Modulation of Drug Efflux Transporters

Ahmed A. Abdulhussein Al-Ali

Research output: ThesisPh.D. thesis

Abstract

Pharmaceutical excipients such as nonionic surfactants which are used to prepare different dug formulations and considered inert substances can alter the function of membrane transport proteins. These proteins are solute carriers (SLC, referred to as carriers) and ATP-binding cassette (ABC) efflux transporters (referred to as transporters). Previous research has suggested that many surfactants can inhibit P-glycoprotein (P-gp) in vitro, however, little research has been performed to investigate surfactant-mediated P-gp inhibition in vivo. The aim of the Ph.D. project was to investigate the inhibitory effects of nonionic surfactants on P-gp in vitro and select potential surfactants to inhibit intestinal P-gp, thereby improving the oral bioavailability of P-gp substrates in vivo.

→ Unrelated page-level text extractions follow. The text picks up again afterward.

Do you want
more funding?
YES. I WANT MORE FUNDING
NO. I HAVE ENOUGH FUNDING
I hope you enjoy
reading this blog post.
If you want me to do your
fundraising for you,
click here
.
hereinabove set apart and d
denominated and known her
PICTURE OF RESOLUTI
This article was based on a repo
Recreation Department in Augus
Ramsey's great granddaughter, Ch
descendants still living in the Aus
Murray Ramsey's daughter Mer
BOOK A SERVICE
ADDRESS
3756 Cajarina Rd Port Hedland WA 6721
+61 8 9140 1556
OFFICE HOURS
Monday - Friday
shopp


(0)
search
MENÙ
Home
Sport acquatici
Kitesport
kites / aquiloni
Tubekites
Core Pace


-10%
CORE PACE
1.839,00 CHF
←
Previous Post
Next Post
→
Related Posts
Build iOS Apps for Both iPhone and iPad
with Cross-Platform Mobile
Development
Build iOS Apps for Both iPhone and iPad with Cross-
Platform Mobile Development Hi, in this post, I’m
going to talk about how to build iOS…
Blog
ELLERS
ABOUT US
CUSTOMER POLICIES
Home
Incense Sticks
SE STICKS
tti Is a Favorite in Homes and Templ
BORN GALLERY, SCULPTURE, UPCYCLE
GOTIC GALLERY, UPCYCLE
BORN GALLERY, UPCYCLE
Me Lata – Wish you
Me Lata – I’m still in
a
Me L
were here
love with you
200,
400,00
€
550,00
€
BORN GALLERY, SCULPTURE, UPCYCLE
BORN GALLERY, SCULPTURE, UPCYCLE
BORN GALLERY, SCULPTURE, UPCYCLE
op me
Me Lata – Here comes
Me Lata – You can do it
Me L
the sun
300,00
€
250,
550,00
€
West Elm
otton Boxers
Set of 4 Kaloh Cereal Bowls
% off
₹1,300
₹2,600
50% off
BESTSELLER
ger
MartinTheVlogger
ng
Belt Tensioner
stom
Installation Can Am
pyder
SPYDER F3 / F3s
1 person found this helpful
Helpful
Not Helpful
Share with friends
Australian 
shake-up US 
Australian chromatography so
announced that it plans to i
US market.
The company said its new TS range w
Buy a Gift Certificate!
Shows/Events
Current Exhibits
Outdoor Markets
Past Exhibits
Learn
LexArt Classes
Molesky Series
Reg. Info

Studies in cell cultures using Caco-2 and MDCKII MDR1 cells showed that nonionic surfactants inhibited P-gp mediated efflux of digoxin, etoposide, and calcein-AM. Some surfactants may also possess transcellular and/or paracellular permeation enhancing effects on the cell monolayers, as well as toxic effects at high concentrations. Among the investigated surfactants, polysorbate 20 (PS20) had the most potent P-gp inhibitory properties in vitro; thus PS20 was further investigated in vivo.

In wild-type (WT) rats, PS20 at 5% and 10-25% enhanced the oral bioavailability of etoposide and digoxin, respectively. Investigations in mdr1a deficient (KO) rats showed that PS20 specifically inhibited intestinal P-gp at these concentrations in WT rats. However, high concentration (25%) of PS20 decreased the oral absorption of etoposide in KO rats likely due to incorporation of etoposide in PS20 micelles. In addition, oral formulations that contained high concentrations of etoposide were successfully prepared aiming to saturate intestinal P-gp and enhance the oral absorption. Using these formulations, high doses of etoposide were administered orally to WT rats and the systemic exposure of etoposide enhanced dose-proportionally. However, this enhancement could not unequivocally be attributed to P-gp saturation.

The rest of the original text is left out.